Submitted to: Biological Control
Publication Type: Peer Reviewed Journal
Publication Acceptance Date: 10/9/2008
Publication Date: 1/7/2009
Citation: Varone, L., Briano, J. 2009. Bionomics of Orasema simplex (Hymenoptera: Eucharitidae) a parasitoid of Solenopsis fire ants (Hymenoptera: Formicidae) in Argentina. Biological Control.

Interpretive Summary: The fire ants were introduced into the United States free of their natural enemies and became important economic and urban pests. Since the 1970s, surveys have been conducted in South America and over 35 natural enemies were found, including pathogens, parasites, parasitoids, and predators. Among the parasitoids, Orasema simplex, a small wasp that attacks ant brood, was studied as a candidate for biological control. Experiments were carried out in the laboratory to estimate the survival of the female wasps, the number of eggs, and the oviposition substrates. Biological parameters such as offspring sex ratio, development success and time from egg to adult were recorded. Also the life cycle of the wasps was reproduced under laboratory conditions.

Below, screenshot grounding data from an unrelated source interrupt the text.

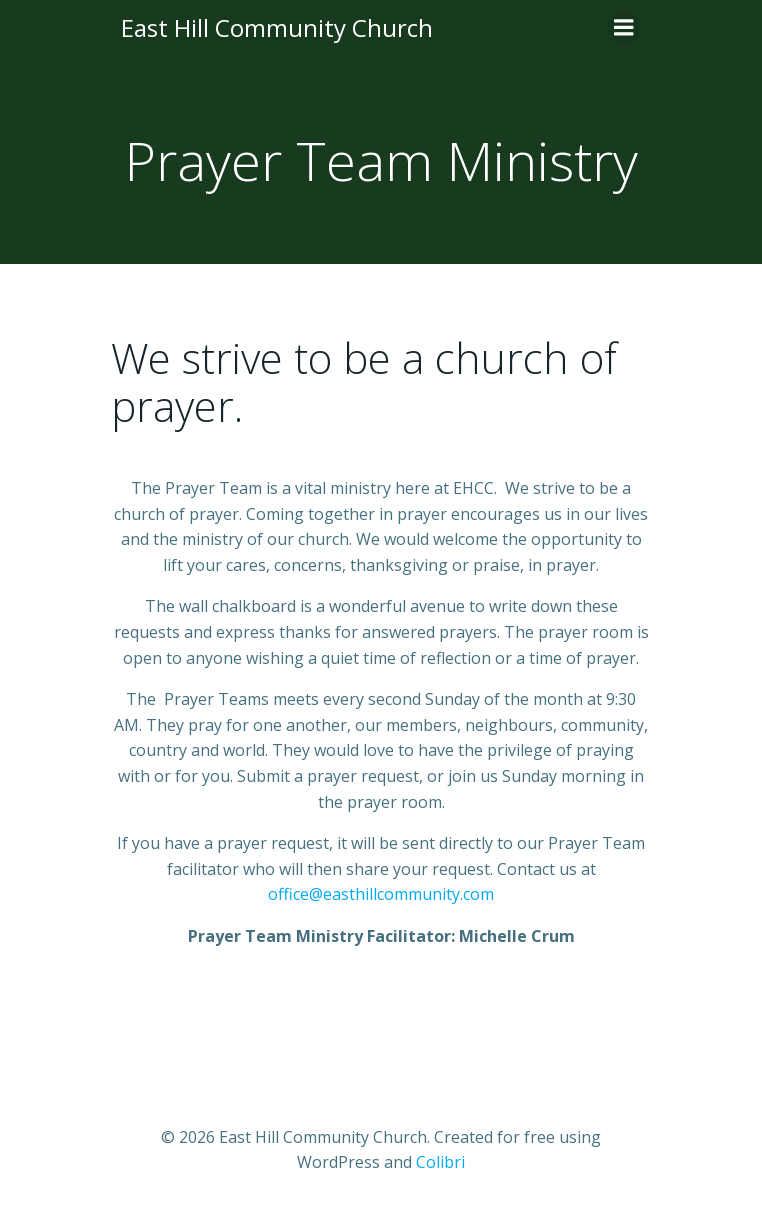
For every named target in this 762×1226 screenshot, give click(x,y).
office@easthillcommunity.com (381, 894)
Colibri (440, 1162)
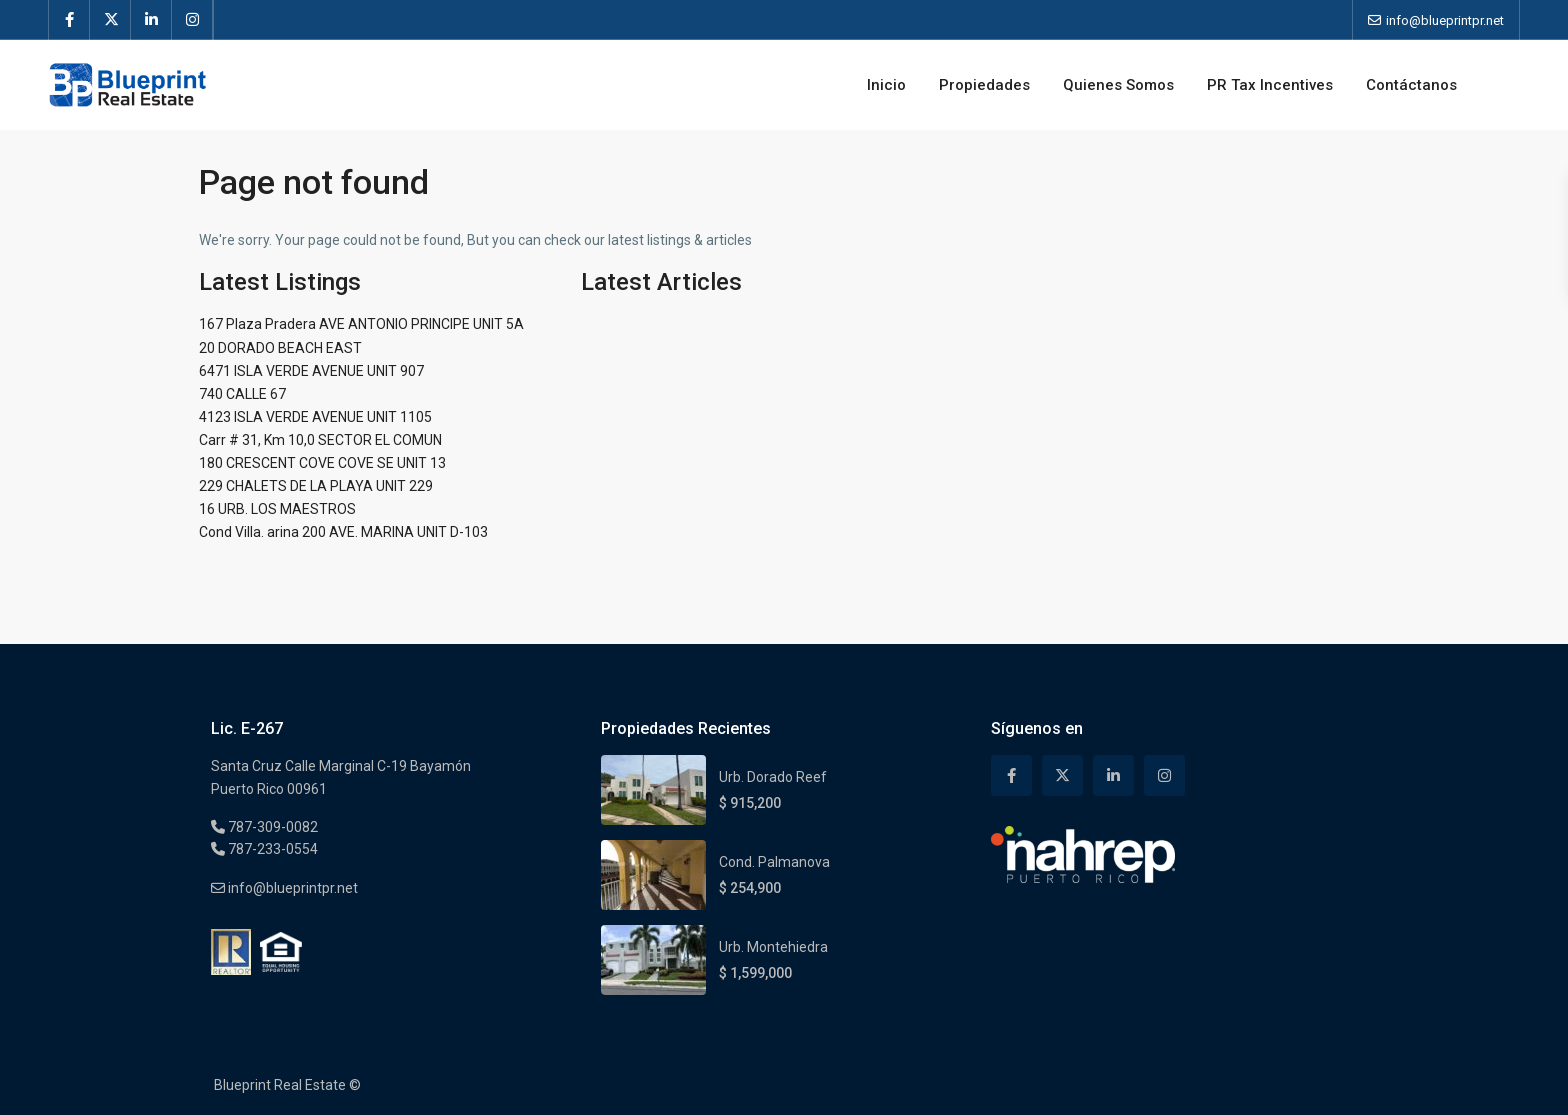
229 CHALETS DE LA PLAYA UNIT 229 (316, 486)
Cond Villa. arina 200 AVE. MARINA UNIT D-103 (343, 532)
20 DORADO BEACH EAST (280, 348)
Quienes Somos (1118, 85)
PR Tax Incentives (1270, 85)
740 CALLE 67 (242, 394)
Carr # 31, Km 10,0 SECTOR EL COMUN (320, 440)
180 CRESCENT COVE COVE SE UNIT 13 (322, 463)
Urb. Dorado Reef (773, 777)
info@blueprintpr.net (291, 888)
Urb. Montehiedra (773, 947)
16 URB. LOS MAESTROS (277, 509)
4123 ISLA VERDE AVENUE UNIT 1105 (315, 417)
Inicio (886, 85)
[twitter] (110, 20)
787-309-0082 (271, 827)
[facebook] (69, 20)
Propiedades (984, 85)
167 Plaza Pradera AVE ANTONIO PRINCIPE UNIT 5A (361, 324)
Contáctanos (1411, 85)
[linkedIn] (151, 20)
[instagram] (192, 20)
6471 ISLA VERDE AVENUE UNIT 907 (311, 371)
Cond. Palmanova (774, 862)
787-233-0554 (271, 849)
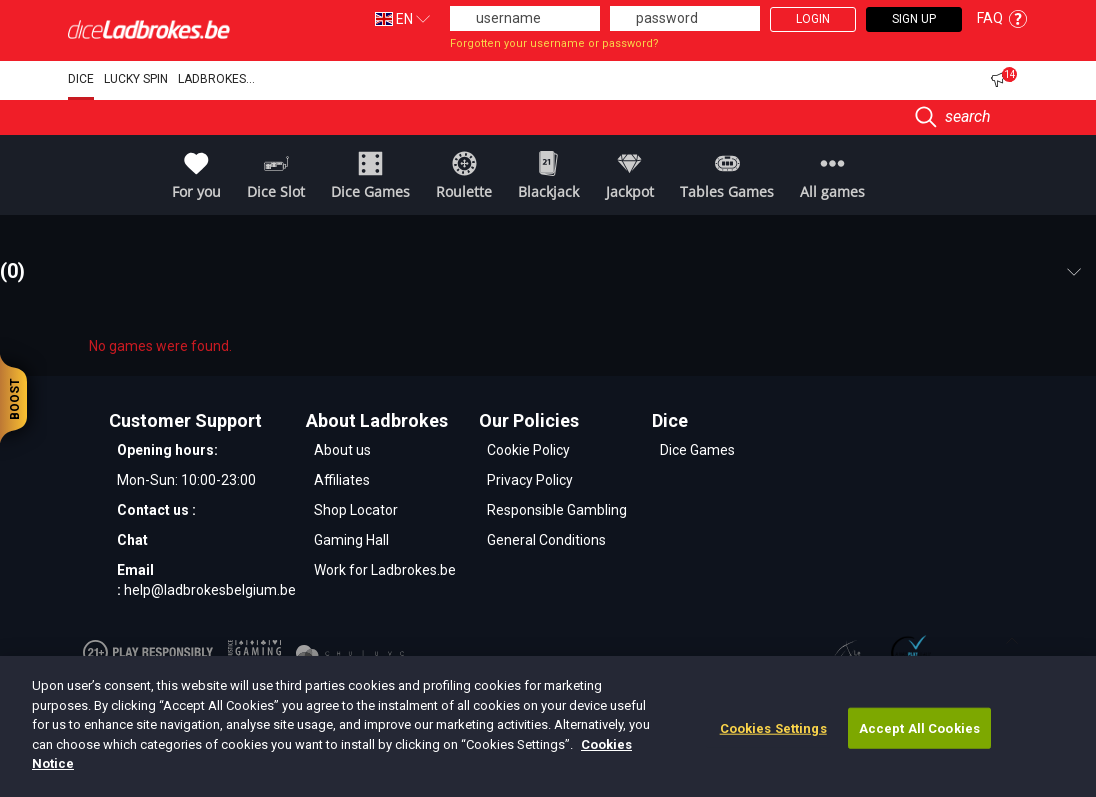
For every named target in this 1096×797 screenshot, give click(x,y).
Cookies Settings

Field experiments were conducted to determine the activity of the wasps and the plants used for oviposition. Finally, the potential of Orasema simplex as a biological control agent is discussed.

Technical Abstract: Biological characteristics of the parasitoid Orasema simplex Heraty (Hymenoptera: Eucharitidae), a potential candidate for the biological control of fire ants in the United States were investigated. Female survivorship, fertility and oviposition preferences were studied in the laboratory. Naturally parasitized colonies were examined to determine offspring sex ratio, development success and time, and to artificially parasitize healthy ant colonies. In addition, field studies were carried out to establish natural oviposition substrates and adult activity patterns. Orasema simplex female survivorship was 3.6 ± 1.5 days. Newly emerged females contained 613.5 ± 114.0 mature eggs. The adult development success in natural parasitized colonies was 22.2% with a female-biased sex ratio (4:1). The time required from planidia to adult was 29.5 ± 5.4 days. In the field, adults were mostly found around the ant nests at midday. A broad range of plant species used as oviposition substrates was observed. The transfer of planidia to healthy ant colonies was achieved but the development success was very low. Orasema simplex appears to have a limited potential as a fire ant biological control agent because of cosmetic damage to a wide variety of plants used for oviposition. However, further studies are necessary to evaluate the real damage exerted by oviposition punctures.